▶ [WHAT TO WORK ON]:
Within the data below, how many lines contain "trường"? Reply with the number only.

(Page images and extracted text)
[Start of section]
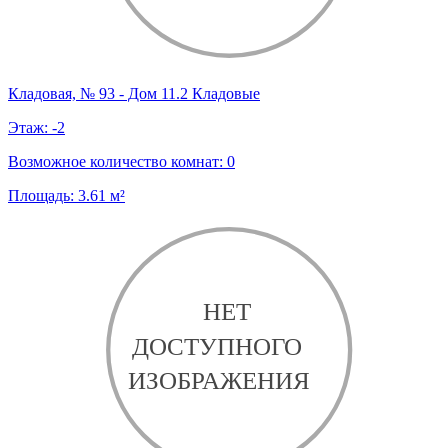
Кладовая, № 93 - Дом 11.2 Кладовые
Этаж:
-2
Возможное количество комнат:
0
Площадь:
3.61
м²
[End of section]
[Start of section]
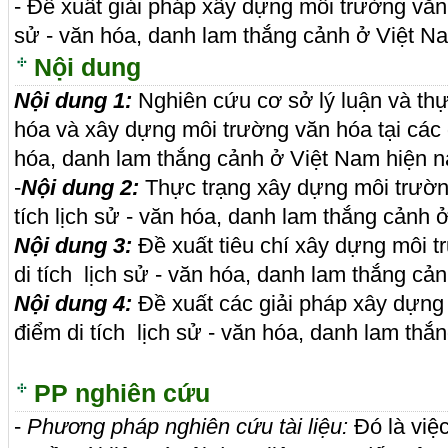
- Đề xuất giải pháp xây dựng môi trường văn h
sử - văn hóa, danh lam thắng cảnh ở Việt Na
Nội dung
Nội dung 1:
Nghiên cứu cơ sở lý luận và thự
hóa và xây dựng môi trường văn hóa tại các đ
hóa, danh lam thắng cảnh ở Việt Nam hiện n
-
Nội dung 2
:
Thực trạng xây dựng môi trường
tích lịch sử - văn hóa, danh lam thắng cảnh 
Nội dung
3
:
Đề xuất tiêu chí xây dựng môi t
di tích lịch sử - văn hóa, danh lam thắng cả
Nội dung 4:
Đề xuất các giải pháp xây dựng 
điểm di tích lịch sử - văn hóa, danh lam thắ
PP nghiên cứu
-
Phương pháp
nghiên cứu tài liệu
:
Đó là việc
[End of section]
[Start of section]
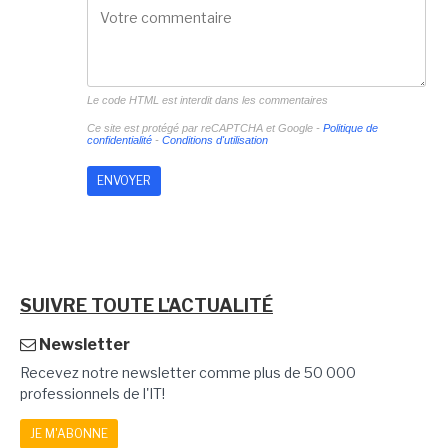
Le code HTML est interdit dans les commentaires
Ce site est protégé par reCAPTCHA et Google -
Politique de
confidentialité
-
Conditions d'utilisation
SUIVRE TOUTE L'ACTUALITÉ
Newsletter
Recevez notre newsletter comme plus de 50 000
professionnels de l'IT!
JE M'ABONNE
[End of section]
▶ [ANSWER TO THIS TASK]:
3